## Brief
A word-for-word copy of the records that follow is needed, with every picture omitted.

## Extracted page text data

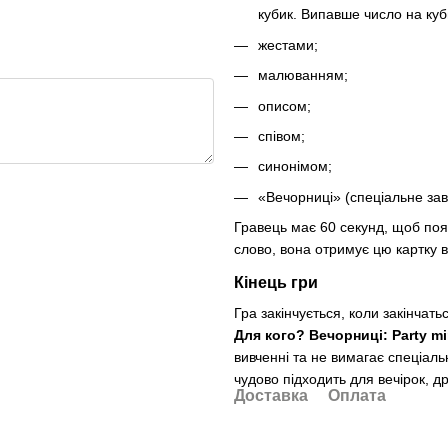
кубик. Випавше число на куб
жестами;
малюванням;
описом;
співом;
синонімом;
«Вечорниці» (спеціальне зав
Гравець має 60 секунд, щоб поя
слово, вона отримує цю картку в
Кінець гри
Гра закінчується, коли закінчат
Для кого? Вечорниці: Party m
вивченні та не вимагає спеціальн
чудово підходить для вечірок, д
Доставка
Оплата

## Answer section
кубик. Випавше число на куб
жестами;
малюванням;
описом;
співом;
синонімом;
«Вечорниці» (спеціальне зав
Гравець має 60 секунд, щоб поя
слово, вона отримує цю картку в
Кінець гри
Гра закінчується, коли закінчат
Для кого? Вечорниці: Party m
вивченні та не вимагає спеціальн
чудово підходить для вечірок, д
Доставка
Оплата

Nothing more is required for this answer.